Variable life insurance has the advantages of permanent protection and potential for building cash value. Returns are earned on a tax-deferred basis, and variable life insurance allows for either a fixed (straight variable) or flexible (variable universal) premium. Because you determine where the cash value will be invested, there is a potential for higher returns; these returns reflect the performance of the separate investment accounts. However, variable life insurance has the disadvantage of generally having higher costs. Premiums for variable life insurance are much higher than premiums for term life insurance and other permanent products with the same amount of coverage. This type of investment is also riskier than others because your investment can lose money, and, as in all permanent products, policies may lapse if you don’t make payments.

Variable universal life insurance: Variable universal life insurance combines the flexible features of universal life insurance with the investment options (and risks) of variable life insurance. You choose where to invest your premium dollars and you assume all the investment risks associated with your choice, just as you do with variable life insurance. Investment risk with this type of permanent insurance is also substantial. You can also raise or lower your premiums in a single policy (as with universal life insurance), and you have the right to choose how your cash-value will be invested. The insurance company makes no guarantee on your cash-value.

When you change investment vehicles, no capital gains are acquired, and any investment gains are tax-deferred. You have great flexibility regarding the frequency and amount of premium payments, and you are able to make partial withdrawals in the form of loans. If you furnish proof of insurability, you can increase or reduce the amount of coverage. Variable universal life insurance may be the best life insurance option for you if you need a tax shelter and if you are comfortable with high-risk/high-reward investing.

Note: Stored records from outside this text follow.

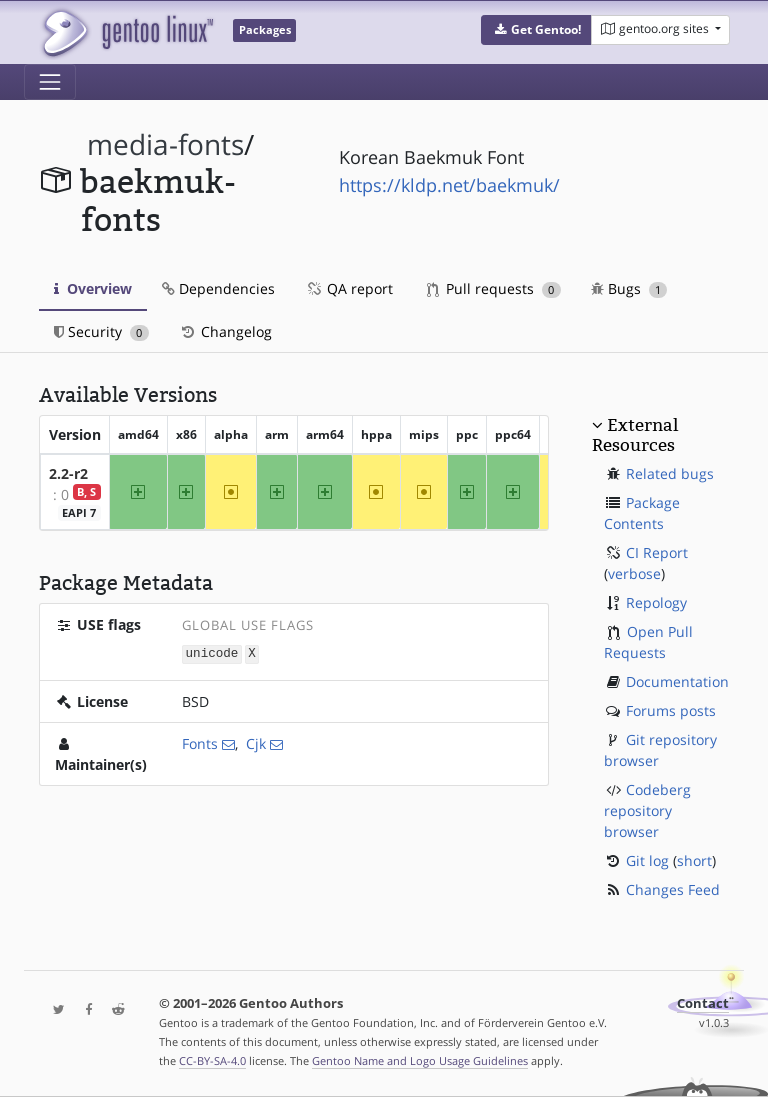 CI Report (657, 552)
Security (101, 331)
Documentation (677, 681)
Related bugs (670, 473)
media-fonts (165, 144)
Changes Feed (673, 889)
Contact (703, 1003)
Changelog (225, 331)
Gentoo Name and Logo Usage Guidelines (420, 1060)
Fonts (200, 742)
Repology (656, 602)
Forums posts (671, 710)
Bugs (629, 288)
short (694, 860)
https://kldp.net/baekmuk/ (449, 185)
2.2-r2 (68, 473)
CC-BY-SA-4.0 (212, 1060)
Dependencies (218, 288)
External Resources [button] (635, 435)
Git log (647, 860)
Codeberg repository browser (647, 810)
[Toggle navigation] (50, 82)
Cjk (256, 742)
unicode (212, 653)
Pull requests (494, 288)
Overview (93, 288)
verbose (634, 573)
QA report (349, 288)
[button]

The advantages of variable universal life insurance include permanent protection, returns that are earned on a tax-deferred basis, the choice of either a fixed premium (straight variable) or flexible (variable universal) premium, and the potential for higher returns on your cash value (based on the mutual fund investment’s performance). This type of insurance also gives you the ability to choose different types of investments and to change investment vehicles free of charge a certain number of times per year. The disadvantages include higher costs—variable universal premiums are higher than premiums for term insurance on the same coverage. This type of insurance is also much riskier because investments can lose money.